The funniest shot in Todd Solondz’s bleak comedy Wiener-Dog comes early on: a lovingly confected tracking shot, reminiscent of similar ones throughout the work of Andrei Tarkovsky. Except that, instead of capturing a body of water containing meaningful bits of Tarkovskian detritus, Solondz’s cameraman Ed Lachman brings all his skill – and some exquisite Chopin-style piano – to bear on a lengthy trail of bright orange dachshund diarrhoea. Much as we might expect from the acerbic, pessimistic director of Welcome To The Dollhouse.

Cinematic snobs will also note Wiener-Dog’s structural affinities with Robert Bresson’s Au Hasard Balthazar, in which a Christ-like donkey endures the seven deadly sins and a lonely, very French-Catholic death on a hillside, surrounded by sheep. In Wiener-Dog, there is the same succession of indifferent, brutish or over-indulgent owners, with the titular hound as a more obvious pass-the-parcel narrative device – but with a far less exultant end for our beast of burden (dog-lovers are duly warned).

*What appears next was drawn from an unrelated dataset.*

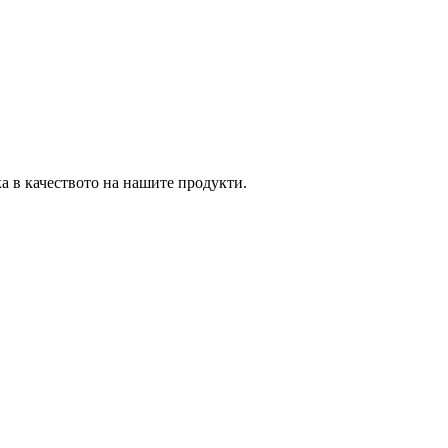
ка в качеството на нашите продукти.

Solondz’s impassive, deadpan dachshund floats from one faux-family to another after we first meet her at her sad adoption shelter. She is variously named “Doo-doo” and “Cancer” by those owners – Greta Gerwig, Ellen Burstyn – who can be bothered. Her stoicism and dependency are set against the angry, broken people who adopt her, the usual carnival of Solondz weirdos, creeps, victims and losers. As she sits silently among them, they play their human power games, make each other miserable, use one another and ignore their pet-owning responsibilities.

“It’s a kind of civilising – so they act like humans,” says one character of the process of housebreaking the dog. Given how the humans in the movie behave, you have to see this as an abusive development, or simply as evidence that Solondz’s mordant misanthropy hasn’t faded one iota.

And that misanthropy, which often feels unearned, even faintly pornographic, is for me an abiding issue with Solondz’s work. He likes to press his thumb into all our freshest emotional bruises, with diminishing results as the movie rolls along – and perhaps likewise in his career as a whole. Here, his lightest touches are the most pleasing, from a witty Incredible Journey-style montage of a cross-country canine trudge during an audacious fake “Intermission” sequence, to the credits font lifted from John Waters’s Desperate Living.

But among the unhappy humans, Solondz seems trapped, wallowing in the same miserabilist whirlpool of his own devising, with no noticeable cinematic growth.